** WHAT TO WORK ON **
Everything from the line with "Attuazione misure PNRR" to the final line of the records should be reproduced word for word, with both of those lines kept.

** RECORD EXCERPTS **

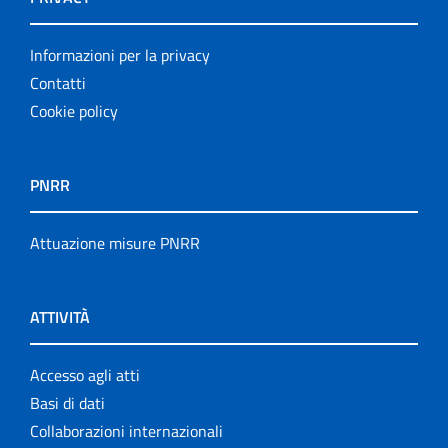
Informazioni per la privacy
Contatti
Cookie policy
PNRR
Attuazione misure PNRR
ATTIVITÀ
Accesso agli atti
Basi di dati
Collaborazioni internazionali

** ANSWER SECTION **
Attuazione misure PNRR
ATTIVITÀ
Accesso agli atti
Basi di dati
Collaborazioni internazionali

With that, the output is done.